** Opening DATA SUPPLIED block **

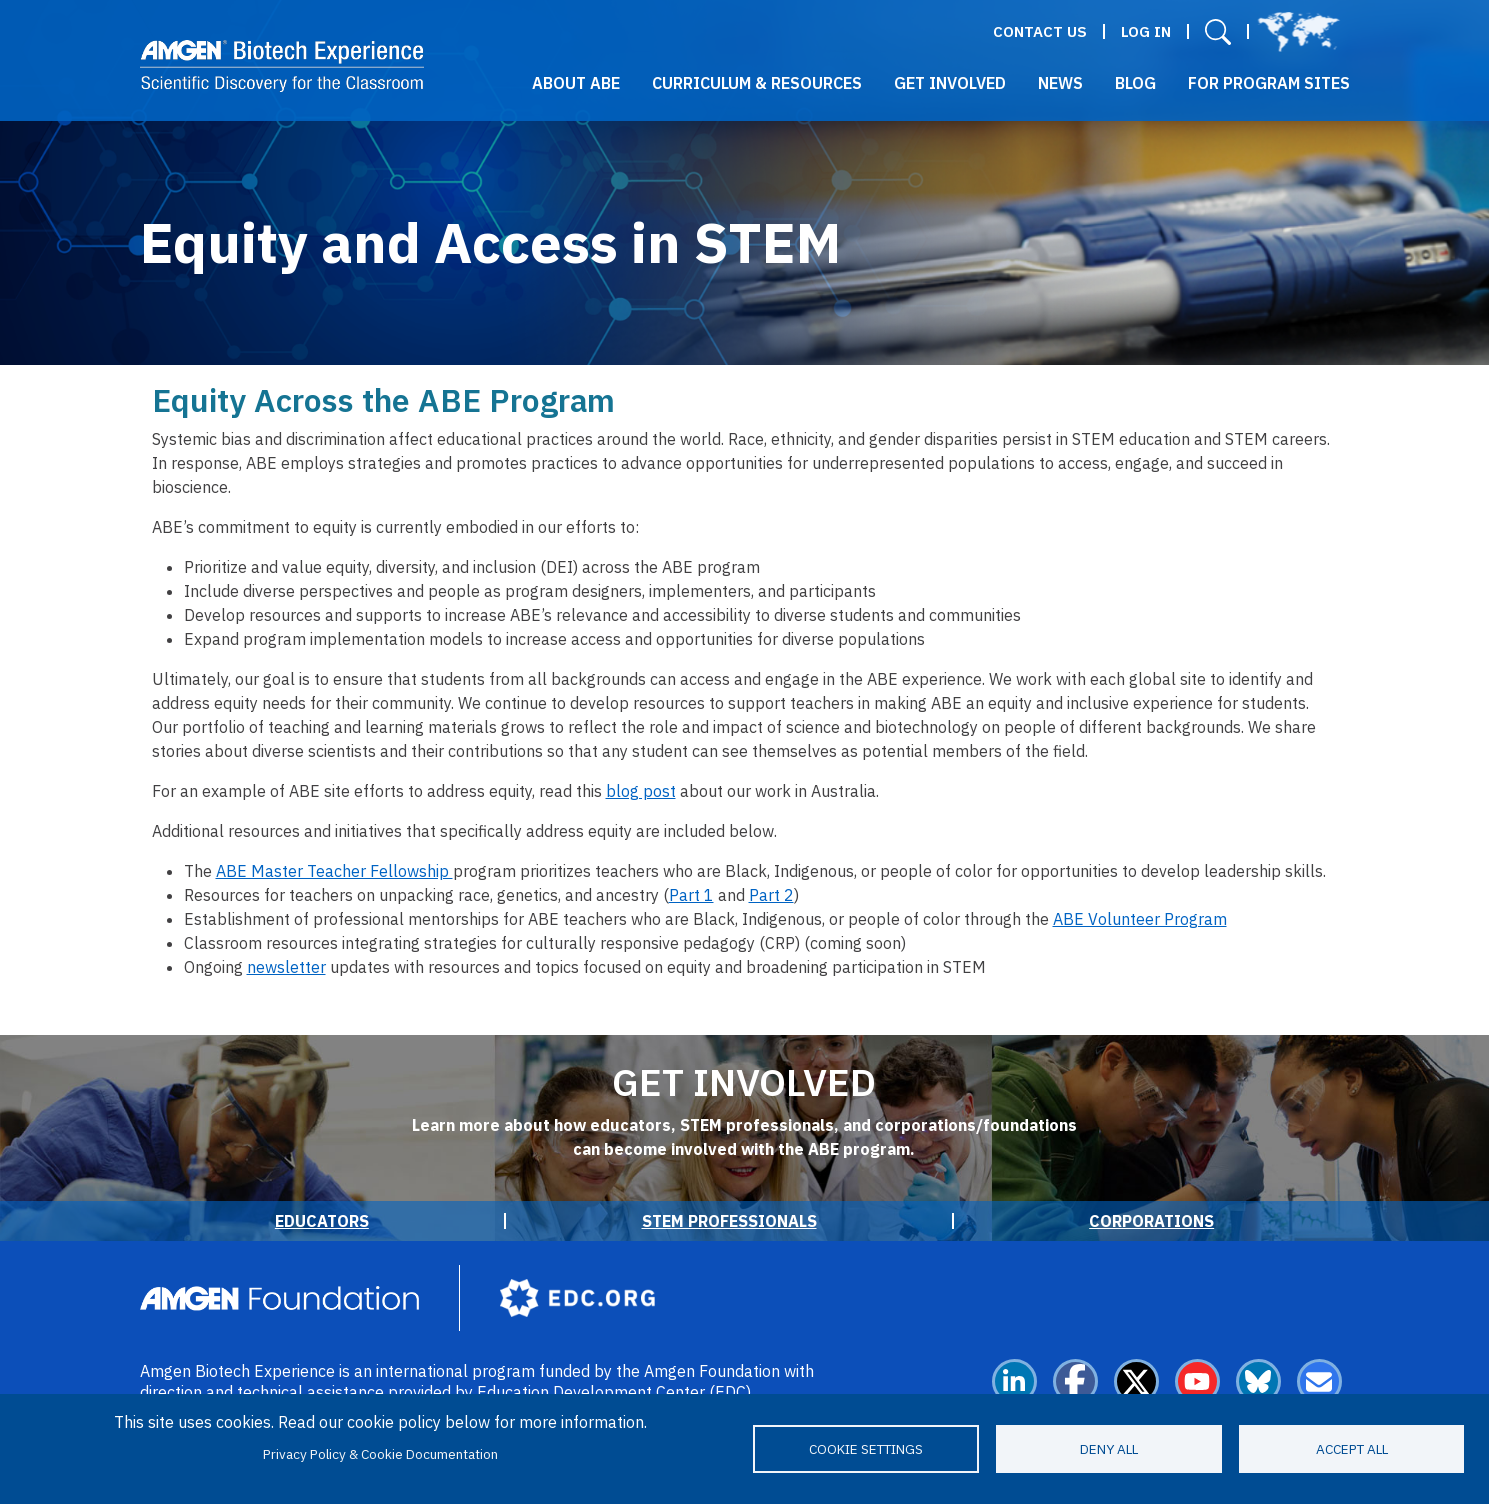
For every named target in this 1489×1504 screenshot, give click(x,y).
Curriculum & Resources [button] (757, 83)
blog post (641, 791)
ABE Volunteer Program (1140, 919)
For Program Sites (1269, 83)
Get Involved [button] (950, 83)
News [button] (1060, 83)
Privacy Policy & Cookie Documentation (380, 1454)
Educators (322, 1221)
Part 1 (691, 895)
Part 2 (771, 895)
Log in (1146, 31)
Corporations (1151, 1221)
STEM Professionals (729, 1221)
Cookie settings (866, 1449)
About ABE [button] (576, 83)
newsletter (286, 967)
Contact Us (1040, 31)
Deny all (1109, 1449)
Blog (1135, 83)
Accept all (1352, 1449)
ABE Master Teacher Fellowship (334, 871)
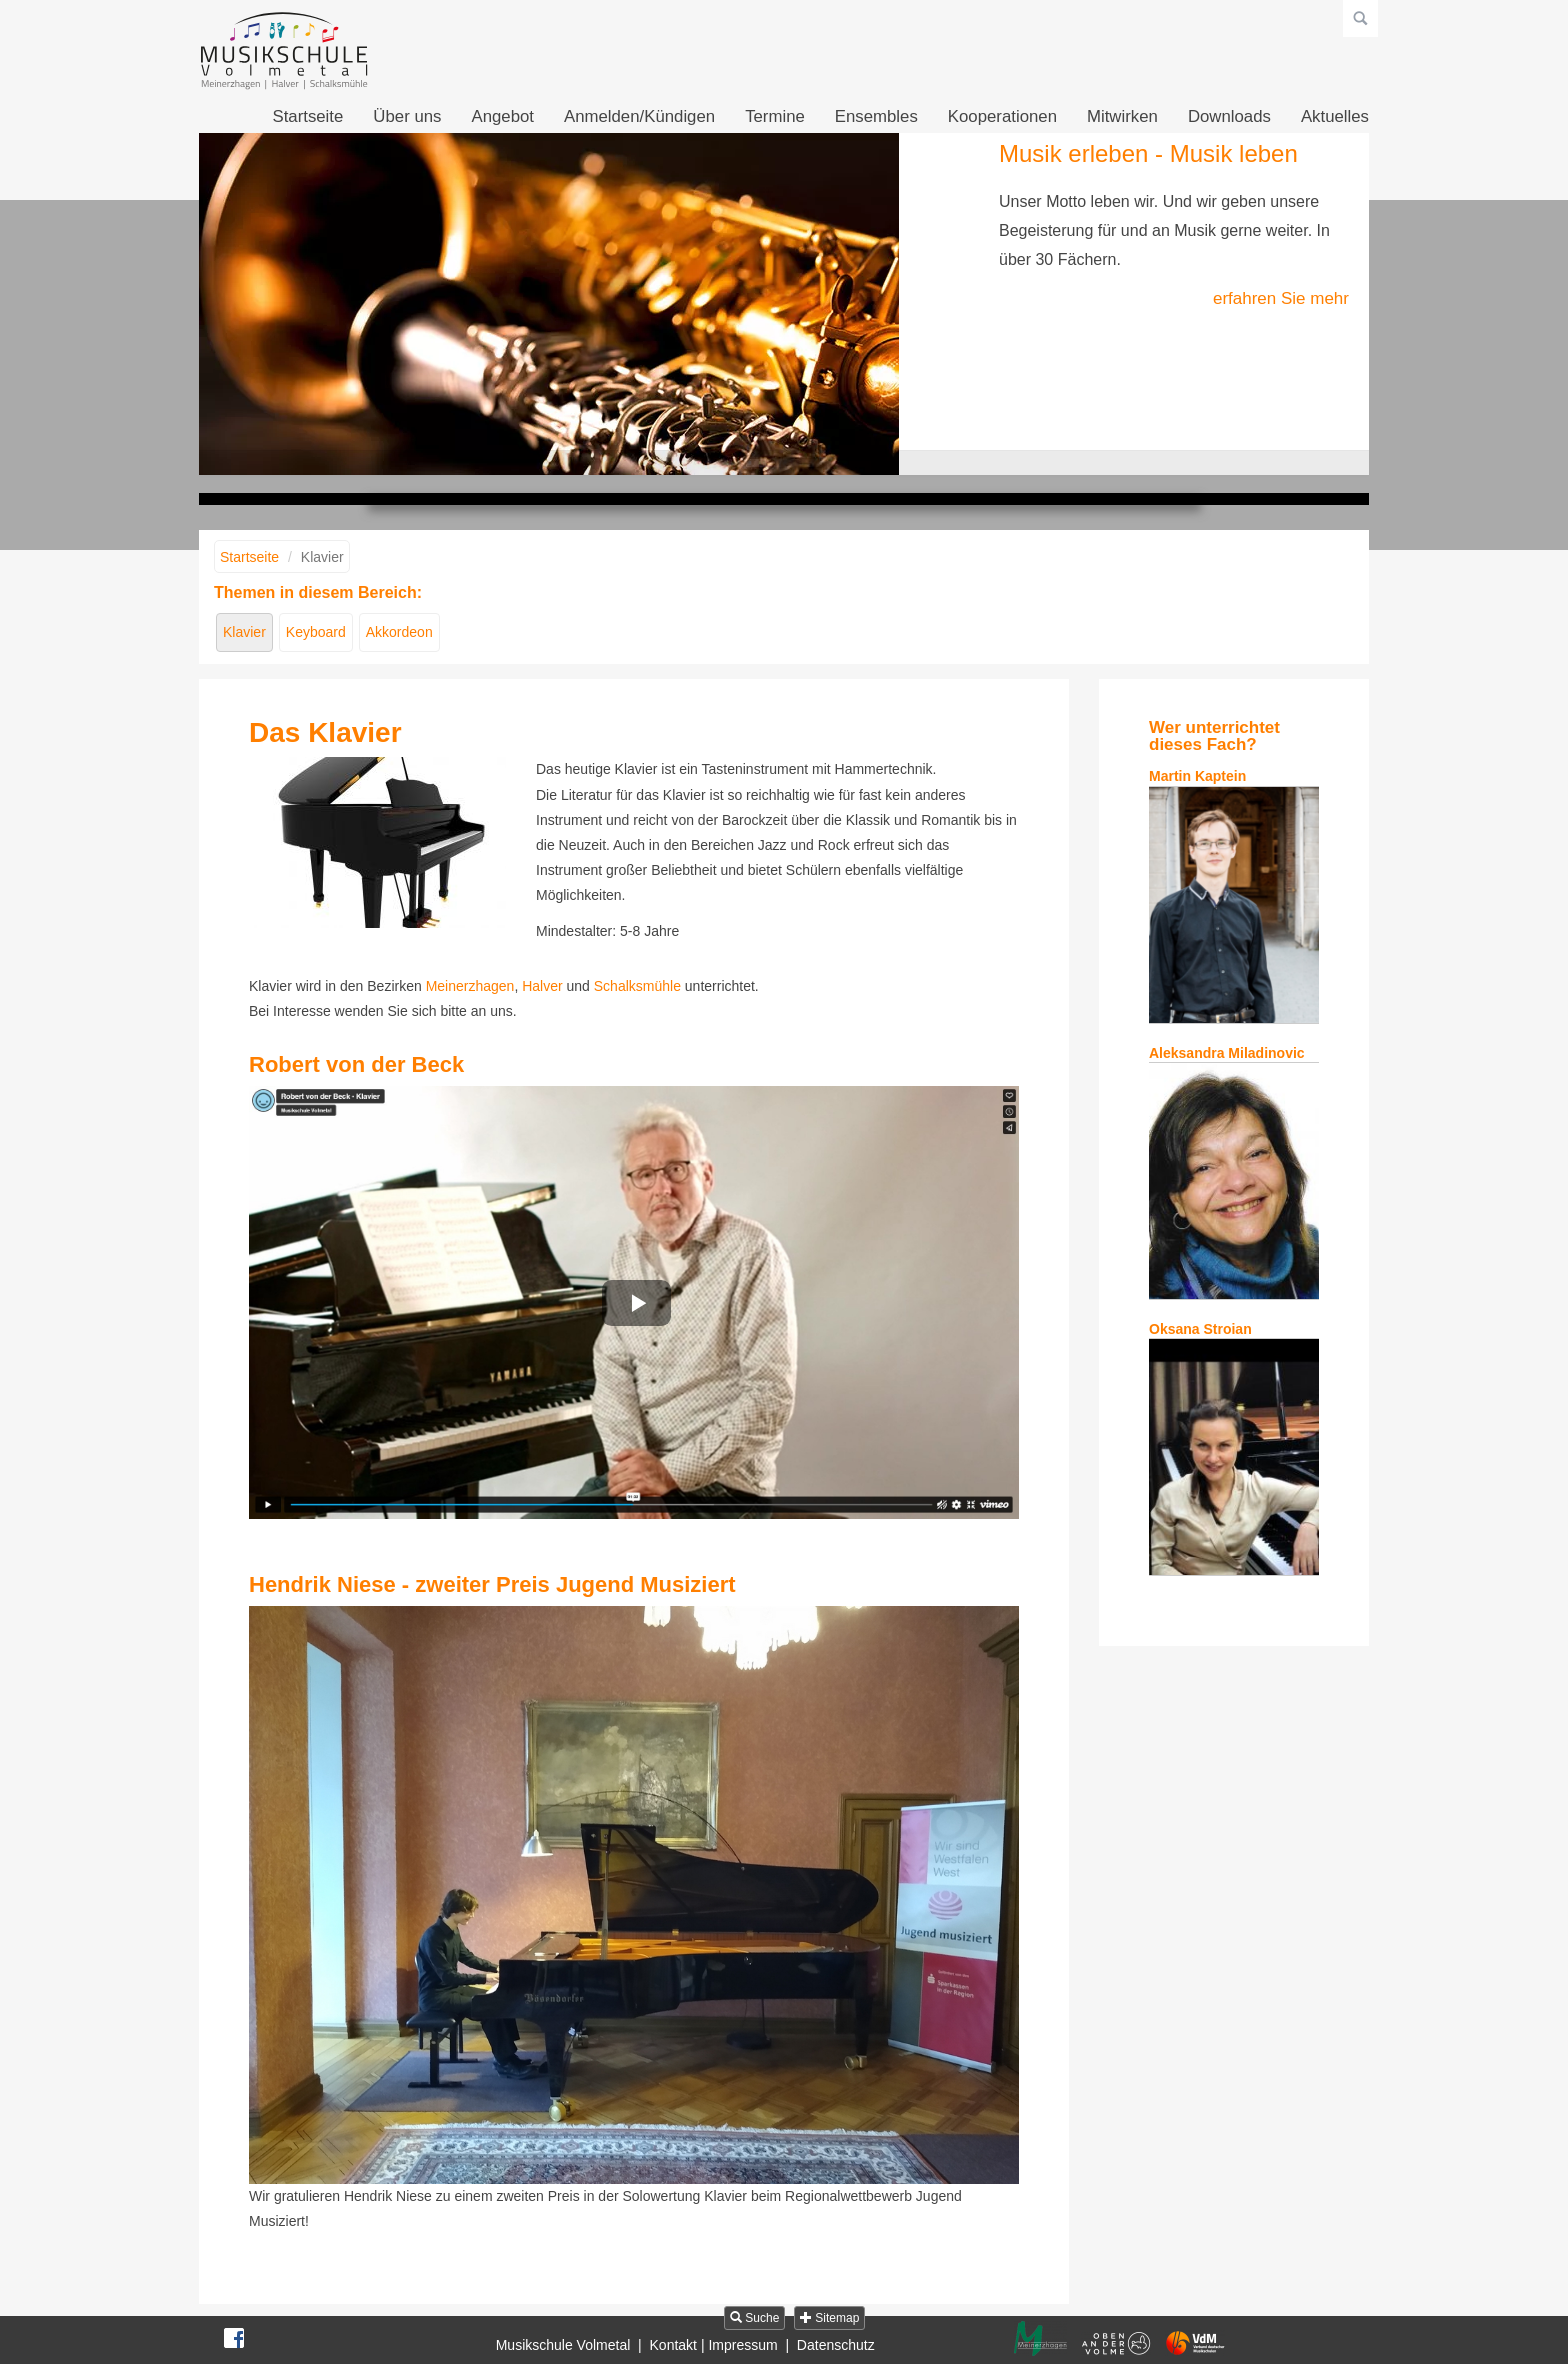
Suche (754, 2318)
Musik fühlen (812, 463)
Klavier (244, 632)
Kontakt (673, 2345)
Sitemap (829, 2318)
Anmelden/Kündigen (639, 116)
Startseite (307, 116)
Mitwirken (1122, 116)
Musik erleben (756, 463)
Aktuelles (1335, 116)
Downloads (1229, 116)
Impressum (742, 2345)
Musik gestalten (784, 463)
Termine (775, 116)
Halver (542, 986)
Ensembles (876, 116)
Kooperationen (1002, 116)
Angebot (502, 116)
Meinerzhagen (470, 986)
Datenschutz (836, 2345)
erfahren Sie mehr (1281, 298)
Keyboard (316, 632)
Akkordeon (399, 632)
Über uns (407, 116)
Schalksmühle (637, 986)
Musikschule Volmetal (563, 2345)
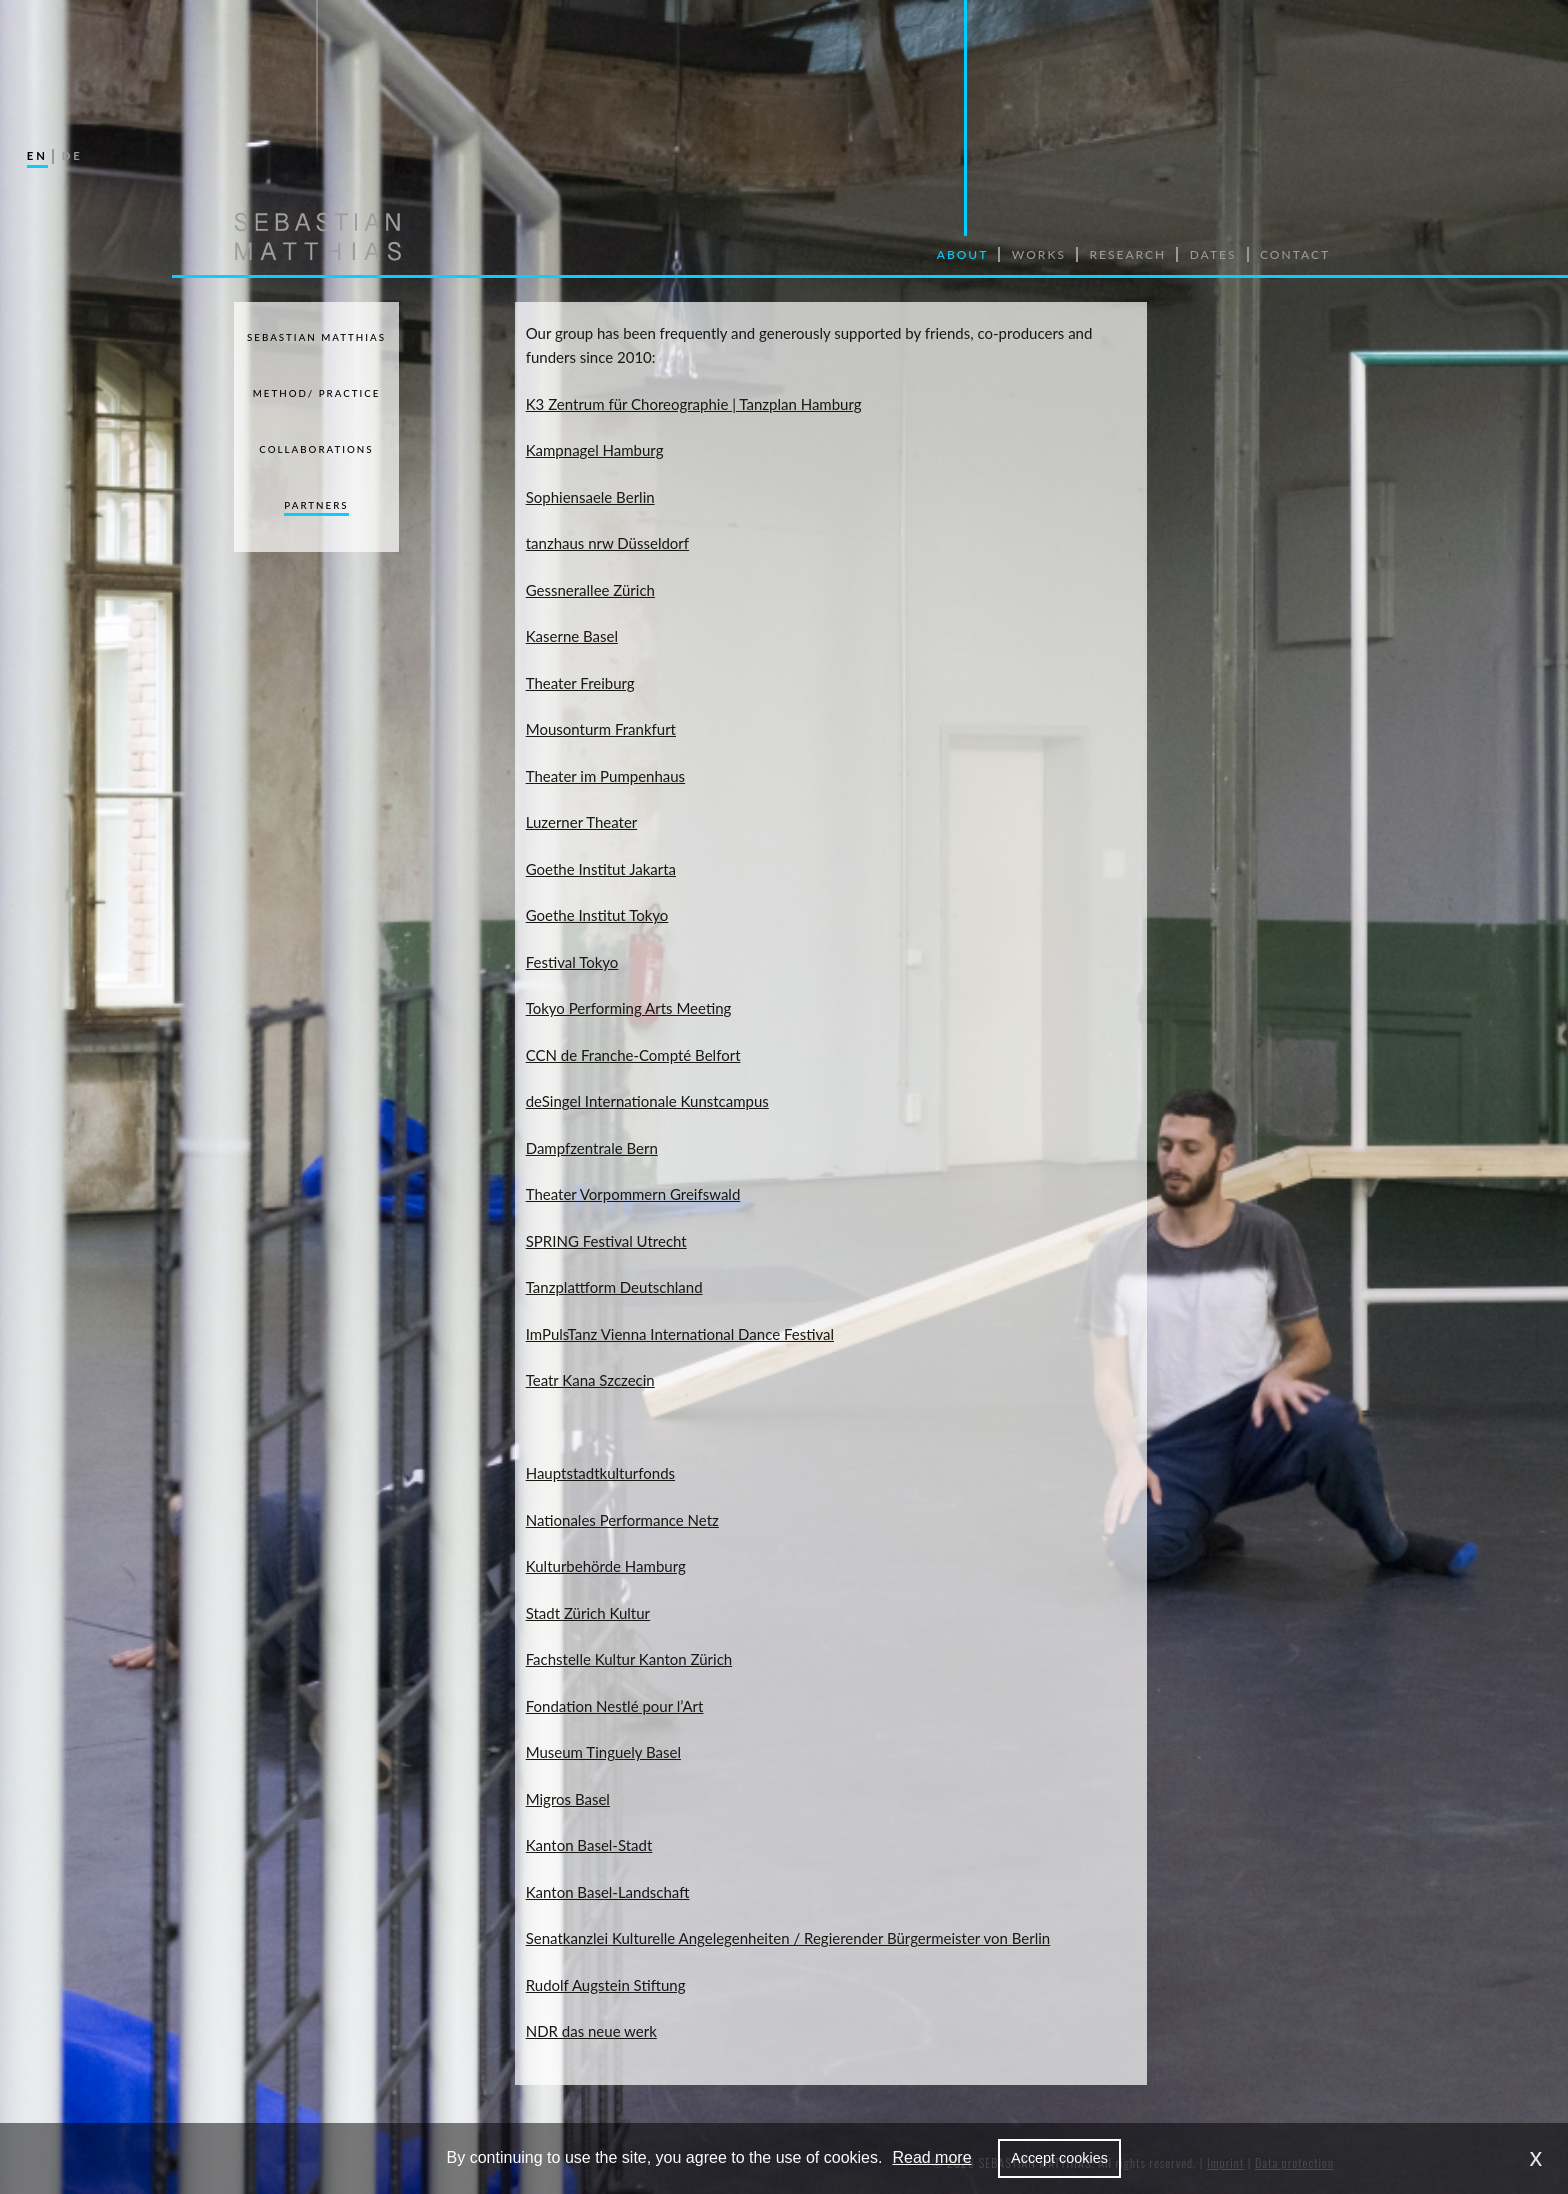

** Closing DATA SUPPLIED block **

PROBLEM DETAILS: Could you report every line of the material that contains the string "Program"?

EXERCISE OUTPUT:
ABE Volunteer Program (1140, 919)
For Program Sites (1269, 83)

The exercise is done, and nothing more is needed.